For someone to seem credible you must sustain eye contact with the audience while speaking and being spoken to by the audience members. Shifty eyed people or people who do not look into the eyes of someone when they are talking are not considered trustworthy. Gaze aversion during an interview has been known to cut a person’s chances of getting the job. They were perceived as being incompetent, lacking composure, unsociable, and passive. Direct eye contact has a beneficial impact on both the communicator’s perceived competence and trustworthiness.

Eye behaviour plays a central role in intimacy. We look into the eyes and stare into the heart of the person we love. Direct eye contact enhances the feeling of intimacy and affection between partners as well as increased feelings of love and passion for their partner.

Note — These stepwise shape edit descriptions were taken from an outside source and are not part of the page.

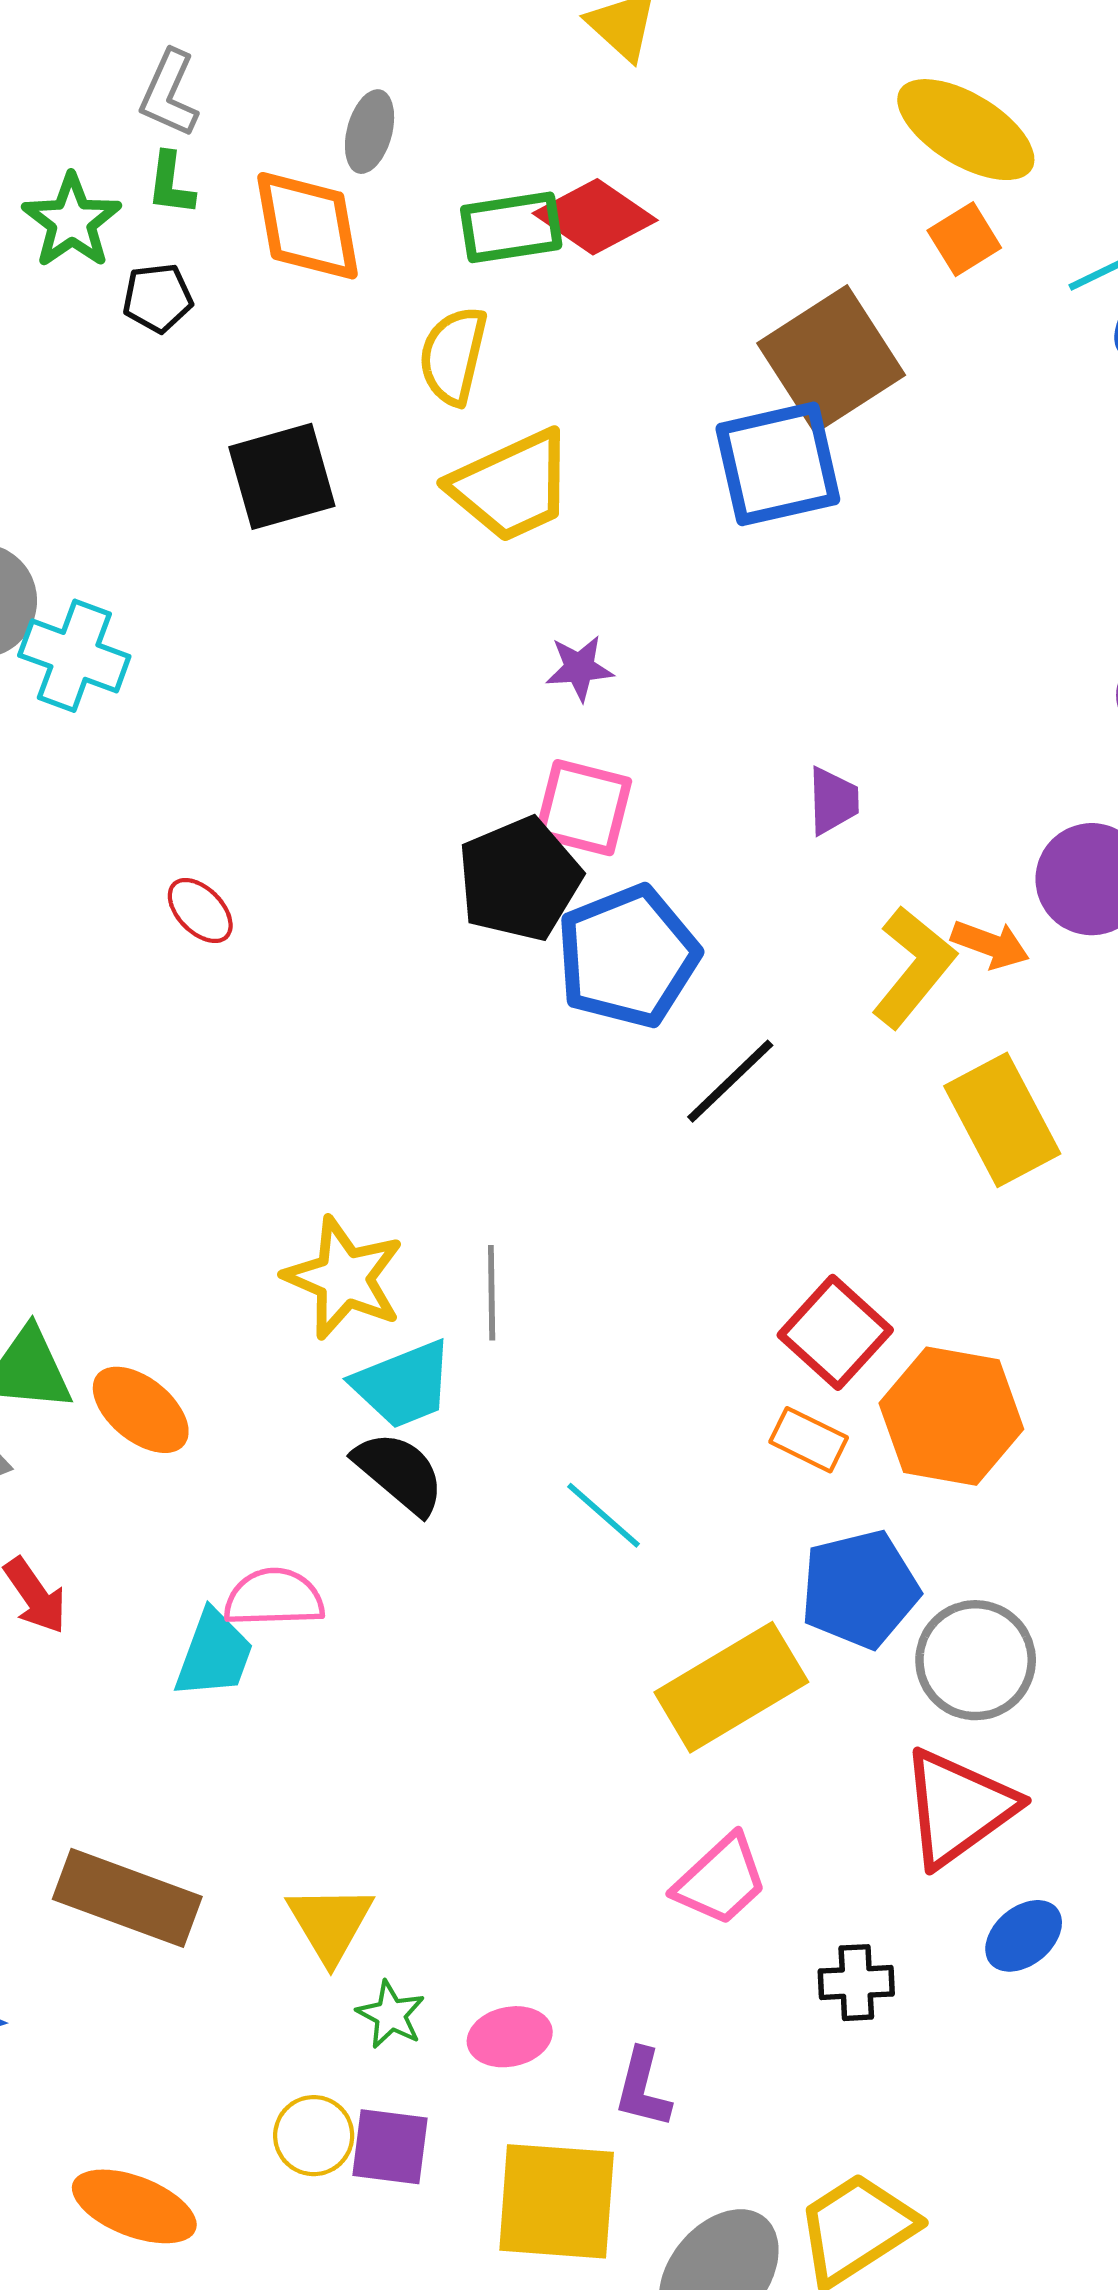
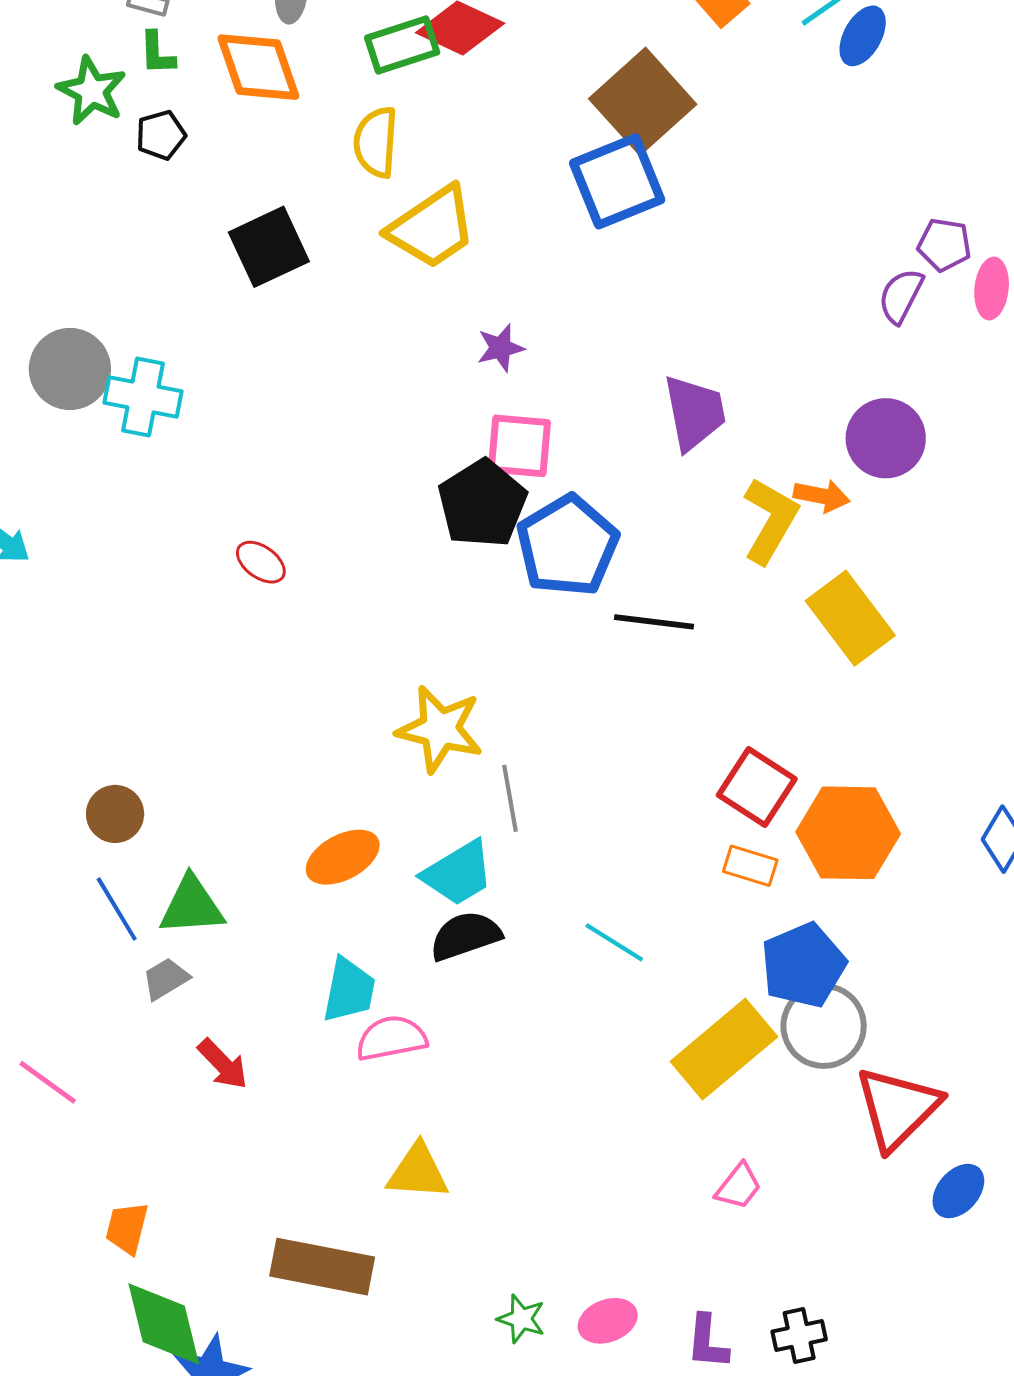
purple trapezoid: (833, 801) -> (694, 413), size x1.6
black line: (730, 1081) -> (654, 622), turned 60
yellow star: (344, 1278) -> (440, 729), moved
orange ellipse: (141, 1410) -> (343, 857), moved, turned -58
black semicircle: (399, 1473) -> (465, 936), turned -50
cyan trapezoid: (214, 1654) -> (349, 990), moved
gray circle: (976, 1660) -> (824, 1026), moved
pink trapezoid: (721, 1880) -> (739, 1186), size x0.7
yellow triangle: (330, 1923) -> (418, 1172), moved, turned -46
black cross: (856, 1983) -> (799, 1335), moved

Eye behaviour is also a sign of power. Powerful people sustain direct eye contact with others while the less powerful look down or away. Those who cannot directly look at others are considered to have minimal leadership capacity. Communicators that show a hight degree of visual dominance, direct eye contact for more than 55% of the conversation when they are speaking and 50% when they are spoken to, are perceived as much more powerful than communicators who show less visual dominance, maintaining eye contact when speaking only 40% of the time and 60% of the time when being spoken to. Impression management begins with the eyes. The longer we can keep up eye contact with whom we interact the greater self-esteem we are perceived to have.

Communicators must be aware that much of the information communicated by their own eyes operates out of their conscious control. Our eyes might show disinterest while the rest of our non verbal cues suggest interest. Our eyes might suggest that our level of self-esteem and self-confidence is dissipating rapidly even though we can exude confidence through our verbal communication. They might suggest another message even while we are whispering sweet nothings into the ear of someone we are intimate with.

A communicator must try to end the behaviour of their eyes that other’s consider negative stereotypes. This impression management is the difference between being considered a low power, low status person and one that has leadership potential.